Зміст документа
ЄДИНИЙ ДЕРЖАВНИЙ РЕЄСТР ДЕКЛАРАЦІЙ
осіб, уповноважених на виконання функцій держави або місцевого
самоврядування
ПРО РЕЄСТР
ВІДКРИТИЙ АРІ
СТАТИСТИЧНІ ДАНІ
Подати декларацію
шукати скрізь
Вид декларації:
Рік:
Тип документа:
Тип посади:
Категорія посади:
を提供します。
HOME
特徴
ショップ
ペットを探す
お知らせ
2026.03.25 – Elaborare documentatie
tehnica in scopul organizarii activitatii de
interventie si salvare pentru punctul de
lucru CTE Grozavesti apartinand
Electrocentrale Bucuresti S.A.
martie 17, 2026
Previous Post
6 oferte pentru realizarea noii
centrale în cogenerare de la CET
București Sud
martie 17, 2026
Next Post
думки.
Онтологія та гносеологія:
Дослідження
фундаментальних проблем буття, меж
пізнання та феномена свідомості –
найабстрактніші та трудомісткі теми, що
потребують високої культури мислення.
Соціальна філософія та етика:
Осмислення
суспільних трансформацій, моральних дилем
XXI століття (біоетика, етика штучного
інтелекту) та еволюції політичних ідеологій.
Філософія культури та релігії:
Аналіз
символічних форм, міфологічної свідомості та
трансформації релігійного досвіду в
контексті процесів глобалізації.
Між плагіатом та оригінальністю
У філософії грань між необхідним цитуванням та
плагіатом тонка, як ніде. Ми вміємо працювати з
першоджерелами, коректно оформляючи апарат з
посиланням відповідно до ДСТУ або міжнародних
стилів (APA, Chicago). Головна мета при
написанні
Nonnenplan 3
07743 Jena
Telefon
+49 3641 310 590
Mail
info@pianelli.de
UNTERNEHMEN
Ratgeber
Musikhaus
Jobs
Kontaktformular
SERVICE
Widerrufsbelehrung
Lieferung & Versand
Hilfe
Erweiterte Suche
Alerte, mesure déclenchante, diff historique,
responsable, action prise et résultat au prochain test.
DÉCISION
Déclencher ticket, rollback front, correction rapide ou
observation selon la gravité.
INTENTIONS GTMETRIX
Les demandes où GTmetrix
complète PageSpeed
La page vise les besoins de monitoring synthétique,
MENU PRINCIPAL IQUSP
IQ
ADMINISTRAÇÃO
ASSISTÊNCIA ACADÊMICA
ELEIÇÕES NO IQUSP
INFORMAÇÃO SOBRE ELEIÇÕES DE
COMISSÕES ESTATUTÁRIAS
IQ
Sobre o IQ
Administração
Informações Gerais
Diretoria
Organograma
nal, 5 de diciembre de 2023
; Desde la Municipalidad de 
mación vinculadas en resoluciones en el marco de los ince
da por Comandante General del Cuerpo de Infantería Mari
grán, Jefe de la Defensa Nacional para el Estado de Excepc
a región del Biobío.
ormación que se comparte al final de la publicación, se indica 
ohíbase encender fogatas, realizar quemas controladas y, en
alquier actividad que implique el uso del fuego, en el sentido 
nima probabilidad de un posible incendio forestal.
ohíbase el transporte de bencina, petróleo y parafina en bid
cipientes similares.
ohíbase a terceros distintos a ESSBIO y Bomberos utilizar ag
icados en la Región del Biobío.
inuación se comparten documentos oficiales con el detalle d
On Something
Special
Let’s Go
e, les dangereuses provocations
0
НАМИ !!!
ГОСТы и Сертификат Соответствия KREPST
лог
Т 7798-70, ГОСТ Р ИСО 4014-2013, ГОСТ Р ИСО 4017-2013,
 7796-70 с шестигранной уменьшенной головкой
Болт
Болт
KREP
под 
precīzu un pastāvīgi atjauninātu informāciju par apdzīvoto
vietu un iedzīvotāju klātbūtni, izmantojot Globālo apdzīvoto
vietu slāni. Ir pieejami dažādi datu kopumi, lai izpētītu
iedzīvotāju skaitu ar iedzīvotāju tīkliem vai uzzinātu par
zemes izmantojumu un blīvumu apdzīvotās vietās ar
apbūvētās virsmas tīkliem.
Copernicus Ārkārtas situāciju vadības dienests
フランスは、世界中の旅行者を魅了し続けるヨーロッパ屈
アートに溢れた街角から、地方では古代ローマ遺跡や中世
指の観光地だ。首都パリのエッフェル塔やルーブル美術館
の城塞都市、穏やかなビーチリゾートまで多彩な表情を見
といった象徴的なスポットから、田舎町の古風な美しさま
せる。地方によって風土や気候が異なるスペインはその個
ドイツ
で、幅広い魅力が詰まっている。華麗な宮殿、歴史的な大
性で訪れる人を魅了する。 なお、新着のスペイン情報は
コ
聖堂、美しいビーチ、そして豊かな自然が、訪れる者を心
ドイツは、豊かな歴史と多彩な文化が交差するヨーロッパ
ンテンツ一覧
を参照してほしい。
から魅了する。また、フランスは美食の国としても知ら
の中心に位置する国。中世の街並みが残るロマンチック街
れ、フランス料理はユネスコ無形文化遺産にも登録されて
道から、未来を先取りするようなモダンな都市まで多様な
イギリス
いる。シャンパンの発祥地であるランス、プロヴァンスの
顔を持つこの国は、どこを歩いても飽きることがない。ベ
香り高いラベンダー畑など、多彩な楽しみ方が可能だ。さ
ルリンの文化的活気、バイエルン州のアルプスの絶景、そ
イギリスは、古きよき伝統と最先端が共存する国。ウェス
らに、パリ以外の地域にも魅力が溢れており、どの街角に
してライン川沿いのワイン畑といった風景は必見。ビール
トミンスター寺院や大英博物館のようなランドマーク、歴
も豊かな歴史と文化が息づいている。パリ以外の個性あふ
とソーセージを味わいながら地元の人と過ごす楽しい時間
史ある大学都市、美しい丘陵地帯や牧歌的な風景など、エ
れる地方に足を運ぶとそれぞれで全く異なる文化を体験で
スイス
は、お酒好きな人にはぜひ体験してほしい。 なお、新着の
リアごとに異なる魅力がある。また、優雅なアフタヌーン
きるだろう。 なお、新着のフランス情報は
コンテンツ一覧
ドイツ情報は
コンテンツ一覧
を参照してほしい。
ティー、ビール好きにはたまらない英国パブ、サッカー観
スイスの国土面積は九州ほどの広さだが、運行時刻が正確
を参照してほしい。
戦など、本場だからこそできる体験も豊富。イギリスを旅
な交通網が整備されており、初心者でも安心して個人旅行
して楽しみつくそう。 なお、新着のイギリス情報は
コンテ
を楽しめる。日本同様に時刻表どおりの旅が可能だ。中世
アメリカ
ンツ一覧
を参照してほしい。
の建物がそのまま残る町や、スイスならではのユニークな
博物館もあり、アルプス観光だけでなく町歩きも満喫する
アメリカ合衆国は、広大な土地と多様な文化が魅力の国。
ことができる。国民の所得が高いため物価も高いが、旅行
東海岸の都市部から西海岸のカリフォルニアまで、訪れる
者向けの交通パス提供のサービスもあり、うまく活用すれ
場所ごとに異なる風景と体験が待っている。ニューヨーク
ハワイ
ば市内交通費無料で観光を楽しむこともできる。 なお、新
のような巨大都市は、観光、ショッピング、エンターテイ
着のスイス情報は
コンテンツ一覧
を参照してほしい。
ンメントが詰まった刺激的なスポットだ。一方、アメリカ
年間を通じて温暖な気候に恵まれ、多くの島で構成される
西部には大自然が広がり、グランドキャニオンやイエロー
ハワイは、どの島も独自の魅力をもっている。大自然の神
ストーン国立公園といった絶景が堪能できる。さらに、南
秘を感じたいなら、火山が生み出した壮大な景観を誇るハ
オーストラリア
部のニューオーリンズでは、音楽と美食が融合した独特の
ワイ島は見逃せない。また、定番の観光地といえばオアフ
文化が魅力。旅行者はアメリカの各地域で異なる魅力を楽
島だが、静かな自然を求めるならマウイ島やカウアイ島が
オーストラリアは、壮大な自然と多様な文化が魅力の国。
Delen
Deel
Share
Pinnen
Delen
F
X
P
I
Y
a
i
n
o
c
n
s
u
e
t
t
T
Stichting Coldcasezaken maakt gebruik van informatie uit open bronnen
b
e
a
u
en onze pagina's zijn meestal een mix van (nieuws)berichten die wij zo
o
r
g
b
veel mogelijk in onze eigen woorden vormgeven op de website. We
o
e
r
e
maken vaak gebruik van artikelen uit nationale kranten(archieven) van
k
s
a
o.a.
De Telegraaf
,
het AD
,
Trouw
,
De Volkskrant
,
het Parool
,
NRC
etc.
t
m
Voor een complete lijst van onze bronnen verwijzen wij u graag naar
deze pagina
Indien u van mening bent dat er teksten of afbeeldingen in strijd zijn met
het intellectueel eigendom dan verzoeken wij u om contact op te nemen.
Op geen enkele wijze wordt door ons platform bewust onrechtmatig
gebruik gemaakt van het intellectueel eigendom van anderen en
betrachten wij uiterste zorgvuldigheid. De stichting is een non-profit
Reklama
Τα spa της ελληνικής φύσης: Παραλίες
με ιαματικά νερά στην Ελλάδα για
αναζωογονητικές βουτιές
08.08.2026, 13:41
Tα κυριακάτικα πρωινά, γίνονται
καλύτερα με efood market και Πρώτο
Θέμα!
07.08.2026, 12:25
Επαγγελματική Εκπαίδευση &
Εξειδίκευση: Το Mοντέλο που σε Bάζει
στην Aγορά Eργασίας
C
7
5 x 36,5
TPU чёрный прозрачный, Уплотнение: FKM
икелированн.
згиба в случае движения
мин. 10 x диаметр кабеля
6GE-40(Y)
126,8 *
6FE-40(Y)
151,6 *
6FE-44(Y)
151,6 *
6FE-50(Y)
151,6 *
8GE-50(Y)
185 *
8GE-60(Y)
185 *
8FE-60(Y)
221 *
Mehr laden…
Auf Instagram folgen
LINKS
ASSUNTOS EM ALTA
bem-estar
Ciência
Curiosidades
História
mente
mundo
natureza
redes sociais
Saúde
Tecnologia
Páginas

What this task involves ▸ Given the data above, transcribe exactly the lines from the one containing "het intellectueel eigendom dan" down to the one containing "αναζωογονητικές βουτιές", and no others.

Response area ▸
het intellectueel eigendom dan verzoeken wij u om contact op te nemen.
Op geen enkele wijze wordt door ons platform bewust onrechtmatig
gebruik gemaakt van het intellectueel eigendom van anderen en
betrachten wij uiterste zorgvuldigheid. De stichting is een non-profit
Reklama
Τα spa της ελληνικής φύσης: Παραλίες
με ιαματικά νερά στην Ελλάδα για
αναζωογονητικές βουτιές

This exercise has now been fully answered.